Start of Extracted material

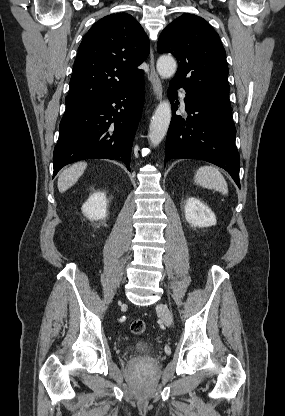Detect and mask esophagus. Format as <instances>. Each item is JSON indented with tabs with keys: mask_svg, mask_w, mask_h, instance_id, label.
<instances>
[{
	"mask_svg": "<svg viewBox=\"0 0 285 416\" xmlns=\"http://www.w3.org/2000/svg\"><path fill=\"white\" fill-rule=\"evenodd\" d=\"M149 82L152 87L153 94L156 98V101H161L163 96V89L161 85V80L158 76V73L155 70V62H154V56L151 54L150 56V74H149Z\"/></svg>",
	"mask_w": 285,
	"mask_h": 416,
	"instance_id": "esophagus-1",
	"label": "esophagus"
}]
</instances>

End of Extracted material

What the task asks
The expected answer is the complete set of entries, copied verbatim, with no pictures.

Solution below
Detect and mask esophagus. Format as <instances>. Each item is JSON indented with tabs with keys: mask_svg, mask_w, mask_h, instance_id, label.
<instances>
[{
	"mask_svg": "<svg viewBox=\"0 0 285 416\" xmlns=\"http://www.w3.org/2000/svg\"><path fill=\"white\" fill-rule=\"evenodd\" d=\"M149 82L152 87L153 94L156 98V101H161L163 96V89L161 85V80L158 76V73L155 70V62H154V56L151 54L150 56V74H149Z\"/></svg>",
	"mask_w": 285,
	"mask_h": 416,
	"instance_id": "esophagus-1",
	"label": "esophagus"
}]
</instances>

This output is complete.